From a purely mathematical point of view, the ONLY difference between any Pythagorean analyis and reality lies exclusively in the difference in the distribution of margins of victory assumed in the basic theorem and the actual distribution encountered in any real situation. To reconcile any real result with the base theorem would require analyzing the difference between each of the margins of victory (and their number of occurrences) in the real situation vs that assumed in the basic Pythagorean theorem.
The only problem in doing the reconciliation is that it is likely impossible to learn the the real distribution because (a) James’ original work encompasses a span of many years and (b) he refined the correlation between actual results and historical by tweaking the exponentials rather than by examining the real distributions underlying them.
Since the only variables considered are runs scored, there can’t be any other influences which need examination. Your first step of eliminating outliers (blowouts) is a logical one,but, in reality, the base theorem assumes a few outliers (but we will never know how many) in its distribution. To be exactly accurate, we would have to exclude all the outliers beyond those assumed in the base theorem.
Because of all the above factors it is logically correct to assume:
(1) A team wining more (or less) than expected most likely had less (or more) blowout losses than were expected by the original theorem.
(2) A team winning less (or more) than expected most likely had more (or less) close wins than expected by the original theorem.
Also, because the distribution of actual scoring changes through the years, it is necessary to modify the exponent in the Pythagorean theorem from time to time to maximize the correlation between expected results and actual. This explains (and I believe is the only possible explanation) for the several changes in the Pythagorean exponent that have occurred in the past.

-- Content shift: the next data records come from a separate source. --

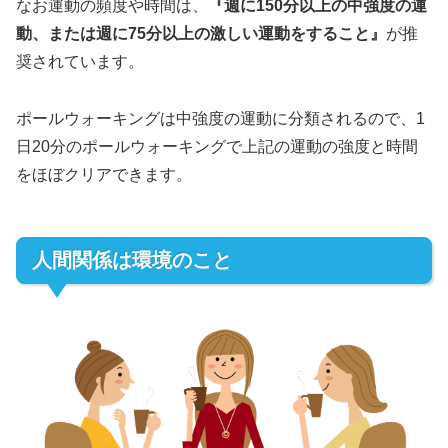
なお運動の頻度や時間は、
『週に150分以上の中強度の運
動、または週に75分以上の激しい運動をすること』
が推
奨されています。
ポールウォーキングは中強度の運動に分類されるので、1
日20分のポールウォーキングで上記の運動の強度と時間
をほぼクリアできます。
人間関係は環境のこと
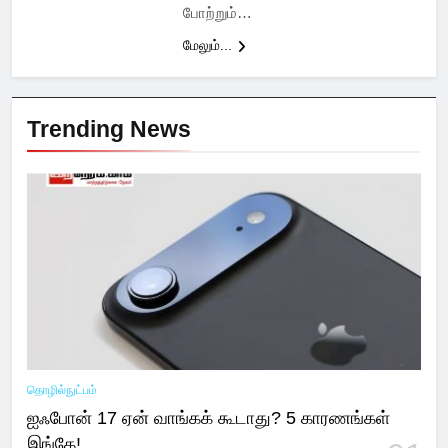
போற்றும்…
மேலும்...
Trending News
தொழில்நுட்பம்
ஐஃபோன் 17 ஏன் வாங்கக் கூடாது? 5 காரணங்கள்
இங்கே!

It takes more than pitching to win a pennant, but not much!
School is in session!
Great points there….I had definitely not considered the fact that the outliers were factored into the base theorem.
Do you know if anyone has done any work to identify what is a “normal” amount of blowout losses or close wins?
Sorry
but I don’t know – tried a brief Google search and couldn’t find anything. Seems like the data should be available somewhere.
Just a brief heads up – if the distributions of runs scored are normal in the long run, and likewise with runs allowed, it does not follow (in fact it is unlikely) that the distributions of margins of victory would be normal. This means of course that the tools of analysis for normal distributions (means, standard deviations, etc.) can’t be employed in sampling or analyzing data from them.
Another thought as to what constitutes a blowout. Suppose we say a blowout is any loss by more than 5 runs. There are some games where a team gets ahead by, say, 7 runs and then takes out some of its starters and winds up winning by 3 or 4. That feels like a blowout, just as a game where a team scores 6 runs in the top of the 15th inning and goes on to win by that margin doesn’t really seem like a blowout. Interesting considerations.
It takes more than pitching to win a pennant, but not much!
Even though I disagreed with your methodology
It is never a waste of time to propose intelligent, well-thought proposals. It’s how advances are made.
Ideally, I would have liked to have weighted the run differentials somehow so that I didn’t just hack off 8 games per team per season. That would have required me to do a lot more math than I wanted to do…this has basically been my final procrastination project of the semester, so I’ll be buckling down and doing work here shortly.